A young woman’s determination to overcome deep trauma and survivor’s guilt in the aftermath of an unspeakable crime.
Shasta Rae Groene and her brother, Dylan, were 8 and 9 years old in the summer of 2005, when they were kidnapped from their home in Coeur d’Alene, Idaho, where their mother, her boyfriend, and an older brother had just been tied up and beaten to death with a framing hammer and a rifle butt. The younger children were the actual targets of the massacre’s perpetrator, Joseph Edward Duncan III, aka Jet, a sadistic pedophile and recidivist sex offender with a Messiah complex. After the murders, Duncan took the children over the Montana state line and up into the wilderness of Lolo National Forest, where he held them captive and repeatedly raped them for seven weeks while regaling them with tales of previous rapes and murders of children in California and Seattle. An unusually strong-willed and resourceful child who was more worried about her brother’s life than her own, Shasta survived the ordeal, but Dylan did not. She would later say of Duncan, “I don’t think he counted on the fact that I was like ten steps ahead of him.” Olsen, a prolific and popular author of multiple true-crime books and fictional mysteries, became close to his subject over several years.

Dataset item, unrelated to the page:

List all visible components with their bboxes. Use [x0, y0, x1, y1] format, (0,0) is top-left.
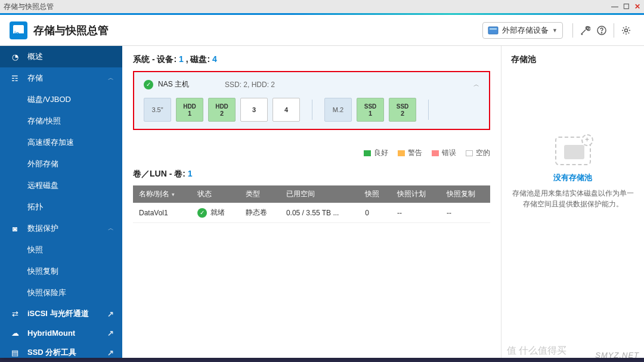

His chief concern here is to tell the story of the therapeutic work Shasta did to try to find her way “out of the woods” of her trauma. He weaves that somewhat hopeful story together with the nauseatingly disturbing details of the crime, each parallel path unfolding through the book, dropping hints along the way of ever worse revelations to come.
Not for the squeamish or seekers of uncomplicatedly happy endings.